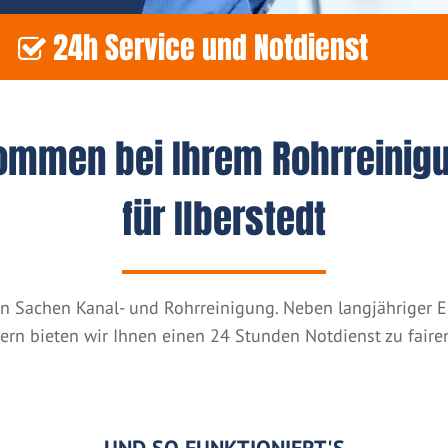
24h Service und Notdienst
kommen bei Ihrem Rohrreinig
für Ilberstedt
n in Sachen Kanal- und Rohrreinigung. Neben langjähriger
tern bieten wir Ihnen einen 24 Stunden Notdienst zu fairen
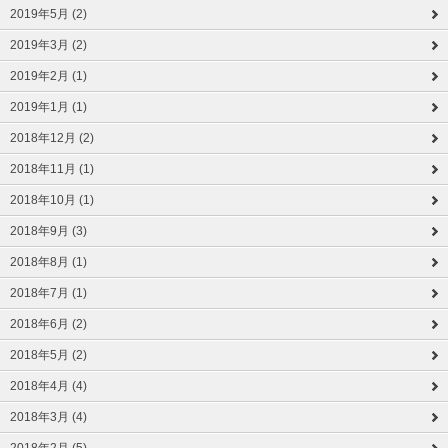
2019年5月 (2)
2019年3月 (2)
2019年2月 (1)
2019年1月 (1)
2018年12月 (2)
2018年11月 (1)
2018年10月 (1)
2018年9月 (3)
2018年8月 (1)
2018年7月 (1)
2018年6月 (2)
2018年5月 (2)
2018年4月 (4)
2018年3月 (4)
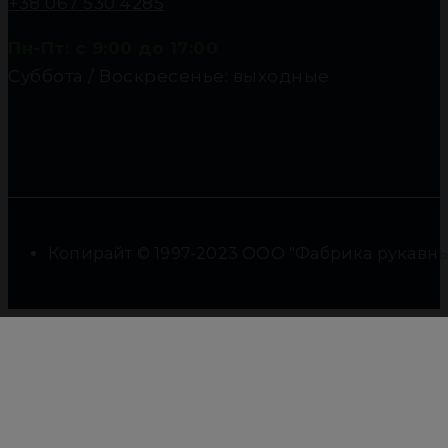
+38 067 530 4285
Пн-Пт: с 9:00 до 17:00
Суббота / Воскресенье: выходные
Копирайт © 1997-2023 ООО "Фабрика рукавны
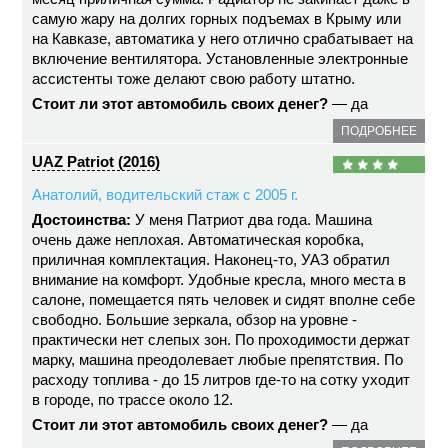
самую жару на долгих горных подъемах в Крыму или
на Кавказе, автоматика у него отлично срабатывает на
включение вентилятора. Установленные электронные
ассистенты тоже делают свою работу штатно.
Стоит ли этот автомобиль своих денег?
— да
ПОДРОБНЕЕ
UAZ Patriot (2016)
Анатолий, водительский стаж с 2005 г.
Достоинства:
У меня Патриот два года. Машина
очень даже неплохая. Автоматическая коробка,
приличная комплектация. Наконец-то, УАЗ обратил
внимание на комфорт. Удобные кресла, много места в
салоне, помещается пять человек и сидят вполне себе
свободно. Большие зеркала, обзор на уровне -
практически нет слепых зон. По проходимости держат
марку, машина преодолевает любые препятствия. По
расходу топлива - до 15 литров где-то на сотку уходит
в городе, по трассе около 12.
Стоит ли этот автомобиль своих денег?
— да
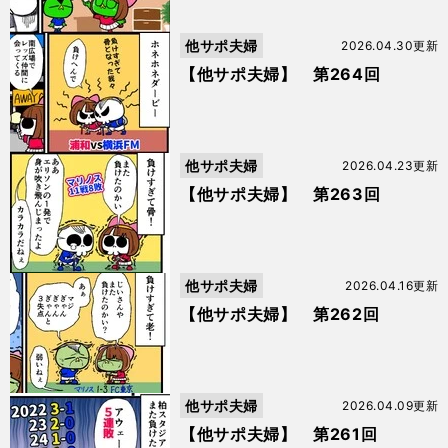
他サポ夫婦
2026.04.30更新
【他サポ夫婦】 第264回
他サポ夫婦
2026.04.23更新
【他サポ夫婦】 第263回
他サポ夫婦
2026.04.16更新
【他サポ夫婦】 第262回
他サポ夫婦
2026.04.09更新
【他サポ夫婦】 第261回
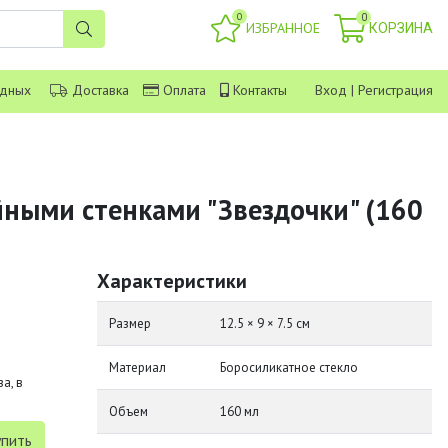
0
0
ИЗБРАННОЕ
КОРЗИНА
одных
Доставка
Оплата
Контакты
Вход
|
Регистрация
йными стенками "Звездочки" (160
Характеристики
Размер
12.5 × 9 × 7.5 см
Материал
Боросиликатное стекло
а, в
Объем
160 мл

——

Give again, word for word, only the lines that run from the top of the data above through the line with "очень даже неплохая.". Drop the pictures.

24h Service und Notdienst
kommen bei Ihrem Rohrreinig
für Ilberstedt
n in Sachen Kanal- und Rohrreinigung. Neben langjähriger
tern bieten wir Ihnen einen 24 Stunden Notdienst zu fairen
2019年5月 (2)
2019年3月 (2)
2019年2月 (1)
2019年1月 (1)
2018年12月 (2)
2018年11月 (1)
2018年10月 (1)
2018年9月 (3)
2018年8月 (1)
2018年7月 (1)
2018年6月 (2)
2018年5月 (2)
2018年4月 (4)
2018年3月 (4)
+38 067 530 4285
Пн-Пт: с 9:00 до 17:00
Суббота / Воскресенье: выходные
Копирайт © 1997-2023 ООО "Фабрика рукавны
самую жару на долгих горных подъемах в Крыму или
на Кавказе, автоматика у него отлично срабатывает на
включение вентилятора. Установленные электронные
ассистенты тоже делают свою работу штатно.
Стоит ли этот автомобиль своих денег?
— да
ПОДРОБНЕЕ
UAZ Patriot (2016)
Анатолий, водительский стаж с 2005 г.
Достоинства:
У меня Патриот два года. Машина
очень даже неплохая. Автоматическая коробка,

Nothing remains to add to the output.